2016-01-26 23:54:24 | INFO | Ingesting GameDay data within date range 2015-06-12 to 2015-06-13
2016-01-26 23:54:24 | INFO | Processing 15 games on 2015-06-12
2016-01-26 23:54:25 | INFO | Processing 15 games on 2015-06-13


That's it! You now have data in your database!

## Using Your Database

This section gives a quick example of how to access the data you just retrieved using Python. You can of course use any tools of your choice to access your database.

This example uses SQLAlchemy and [Pandas](http://pandas.pydata.org/), a powerful data processing library.

In [15]:
from sqlalchemy import create_engine
import pandas as pd

To access the database, we'll create an SQLAlchemy engine. This engine will be a parameter that we pass to Pandas in order to execute queries.

In [16]:
engine = create_engine("sqlite:///gameday.db")
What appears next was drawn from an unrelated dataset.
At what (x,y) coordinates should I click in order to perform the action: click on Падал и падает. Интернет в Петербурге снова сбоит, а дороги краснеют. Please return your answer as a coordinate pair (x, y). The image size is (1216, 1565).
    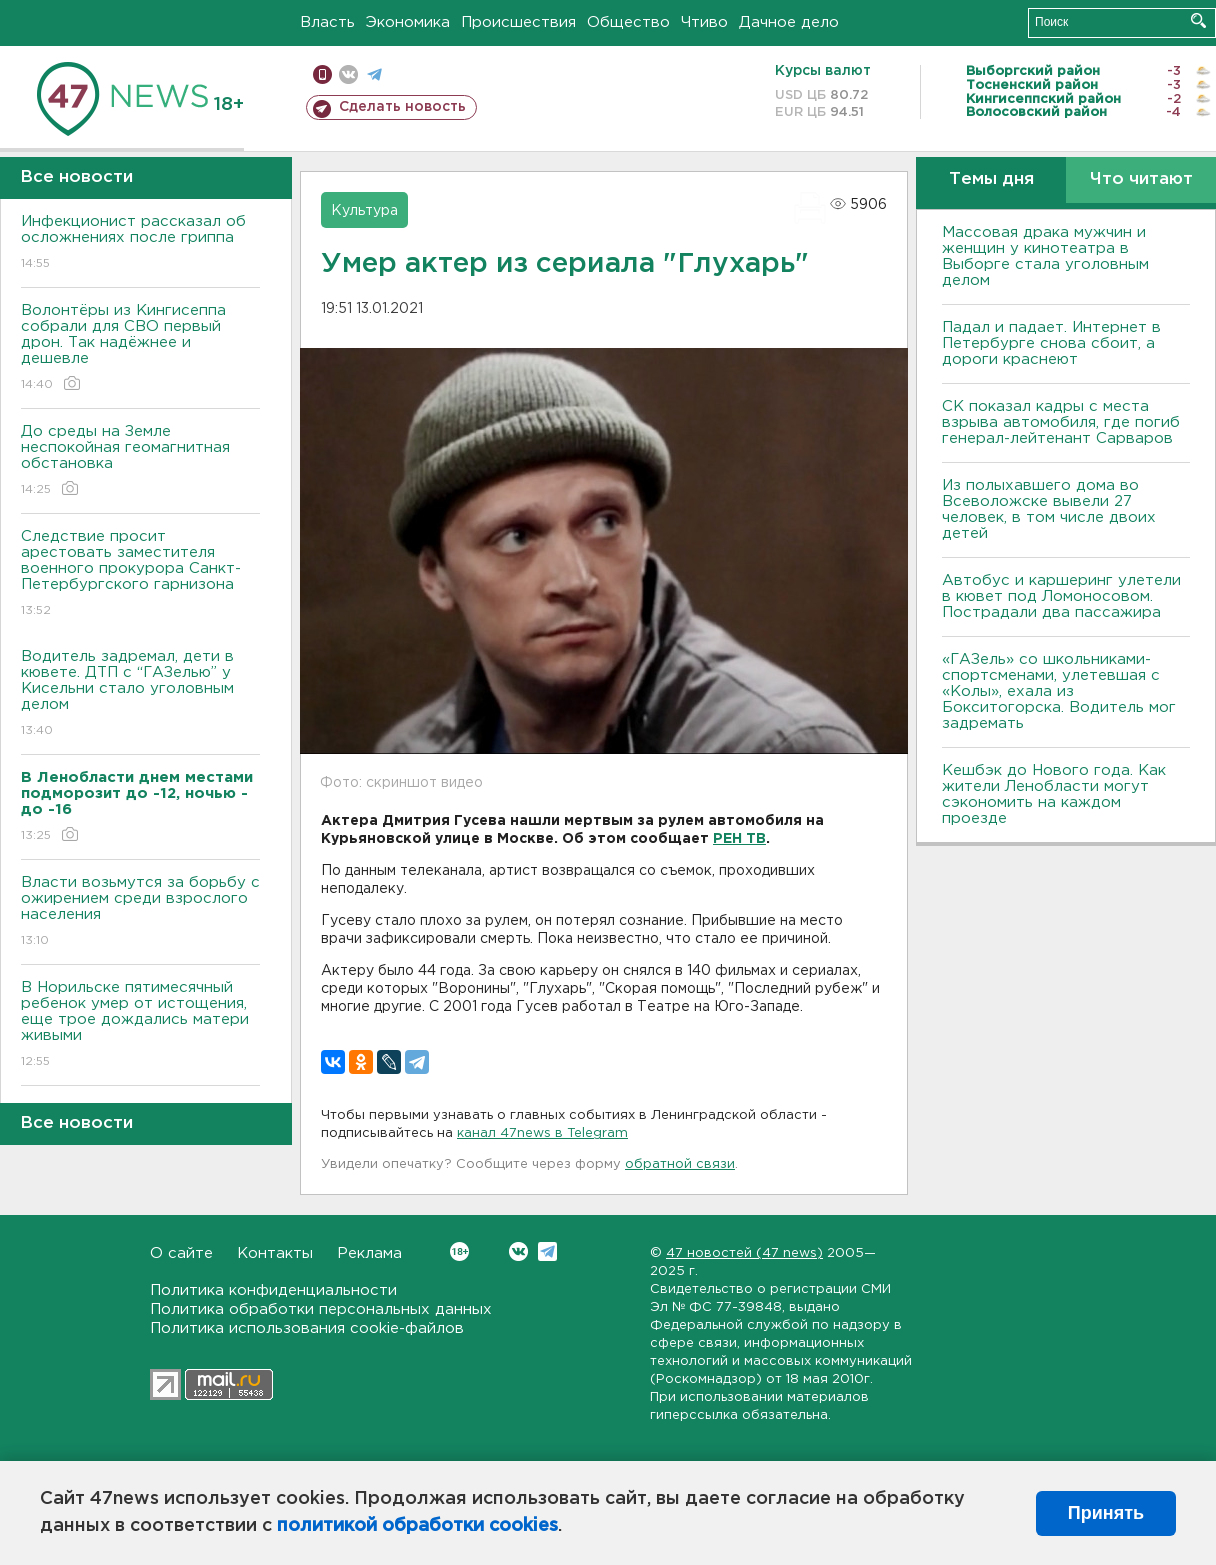
    Looking at the image, I should click on (1051, 343).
Now use the Pandas `read_sql_query` function to execute an SQL statement.  Here, we'll select 10 rows from the `pitches` table.

In [17]:
data = pd.read_sql_query("SELECT * FROM pitches LIMIT 10;", engine)
data = data.set_index("pitch_id")

The data is now available as a Pandas `DataFrame` object. Execute the following cell to view it in a pretty table.

In [18]:
data

Unnamed: 0_level_0,at_bat_id,at_bat_pitch_num,inning,inning_half,des,result_type,gameday_sv_id,x,y,start_speed,...,az,break_y,break_angle,break_length,pitch_type,type_conf,zone,nasty,spin_dir,spin_rate
pitch_id,Unnamed: 1_level_1,Unnamed: 2_level_1,Unnamed: 3_level_1,Unnamed: 4_level_1,Unnamed: 5_level_1,Unnamed: 6_level_1,Unnamed: 7_level_1,Unnamed: 8_level_1,Unnamed: 9_level_1,Unnamed: 10_level_1,Unnamed: 11_level_1,Unnamed: 12_level_1,Unnamed: 13_level_1,Unnamed: 14_level_1,Unnamed: 15_level_1,Unnamed: 16_level_1,Unnamed: 17_level_1,Unnamed: 18_level_1,Unnamed: 19_level_1,Unnamed: 20_level_1,Unnamed: 21_level_1
1,1,0,1,T,"In play, no out",X,150601_191416,103.81,178.71,94.1,...,-16.241,23.7,37.0,4.8,FF,,9,54,223.353,2308.984
2,2,0,1,T,Called Strike,S,150601_191505,95.46,175.2,94.2,...,-14.64,23.7,32.0,4.1,FF,,6,58,213.464,2211.271
3,2,1,1,T,Foul,S,150601_191523,83.3,173.82,93.6,...,-9.602,23.7,31.8,2.9,FF,,14,52,200.654,2556.997
4,2,2,1,T,Ball,B,150601_191558,60.36,171.58,84.6,...,-24.458,23.8,-7.2,6.7,SL,,14,14,164.328,938.373
5,2,3,1,T,Ball,B,150601_191617,64.89,173.36,94.9,...,-12.154,23.7,37.0,3.7,FF,,14,19,211.749,2461.054
6,2,4,1,T,Ball,B,150601_191640,26.93,191.13,84.2,...,-24.082,23.8,-1.7,6.7,SL,,14,27,185.336,957.78
7,2,5,1,T,Ball,B,150601_191701,180.73,170.42,87.5,...,-23.774,23.8,22.8,6.6,CH,,13,14,231.504,1525.566
8,3,0,1,T,Swinging Strike,S,150601_191745,168.95,168.61,87.4,...,-24.485,23.8,26.4,7.0,CH,,13,41,239.724,1726.316
9,3,1,1,T,Called Strike,S,150601_191810,94.43,175.9,94.9,...,-13.615,23.7,30.2,3.8,FF,,9,48,209.426,2227.435
10,3,2,1,T,Ball,B,150601_191829,166.51,95.36,93.2,...,-18.91,23.7,23.2,4.4,FF,,11,24,212.403,1667.17


Now you can do all kinds of cool stuff.